Two hours later, you remember and you email that person to make it sound like you knew whom you were speaking with all along. Or worse yet, you see her again a few days later on the train home and you still can't recall her name or how you know her, but now you’re engaged in a repeat conversation with the same uneasy feeling?
You’re certain she knows you can’t remember her, but both of you are too polite to say anything. That’s no way to build a relationship. In this situation, a very common one, both sides are left feeling badly.
The ability to identify and recognize a person, attaching a face to a name and a background to that person, is an inherently important skill. And a successful brand has to employ these same skills, capable of identifying an audience, recognizing whether these are current customers, prospective customers, or someone who may never be a customer, and personalizing their engagement with the brand. Being able to do so is crucial, especially as we head toward a true omnichannel ecosystem.
Today consumers use an average of four devices. On each device they have any number of apps and channels they access regularly. Identifying and recognizing someone across all these channels is no small task. Some companies use things like device graphs or ID graphs; others, cross-device, or omni-device tools.
Regardless what “proprietary” tool they are using, marketers need to partner with companies to enable this to happen. No single channel can provide this for you and no marketer can stitch it together themselves. We operate in a world of open Web and walled gardens. No single walled garden can provide you a solution because consumers don't limit themselves to only accessing content from within that walled garden. The most ardent Google supporter still accesses Facebook or some other closed platform, and vice versa. It's human nature to float around and access content from wherever you want.
The promise of omnichannel and the delivery of identity is even more important as television platforms become connected to a digital ecosystem. TV is still the most important vehicle for advertisers, and the ability to deliver personalized commercial messages here will deliver triple the expectations that marketers have for the Web. The commercial format, while skipped by a portion of the audience, is still the single most effective and important ad vehicle we have to work with in the U.S. Personalization and measurement in TV will deliver a fully comprehensive strategy for marketers -- and I for one cannot wait to see this take shape.

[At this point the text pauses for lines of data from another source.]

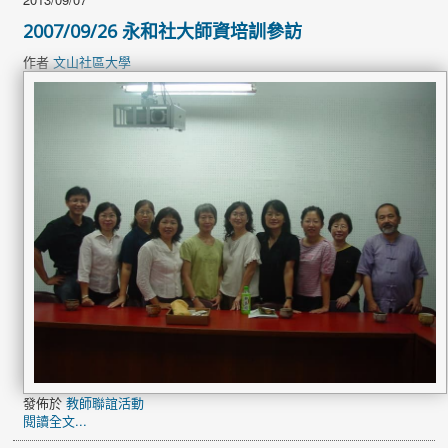
2007/09/26 永和社大師資培訓參訪
作者
文山社區大學
發佈於
教師聯誼活動
閱讀全文...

Identity -- at least anonymous, probabilistic, yet highly accurate identity -- is the key, and you need to be working with companies that can help you achieve this goal. Do your homework and ask about things like data quality, accuracy and cross-channel/cross-device match rates. Look to understand the numbers behind the platforms and realize that we're at an early stage, so the numbers may surprise you when you dive into them.
If you don’t take the step towards identity, you’ll be relegated to a life of walking down the street, bumping into people who know you and whom you simply can’t recognize. That’s a lonely way to navigate the world -- and it’s a lonely way for a brand to navigate digital media channels.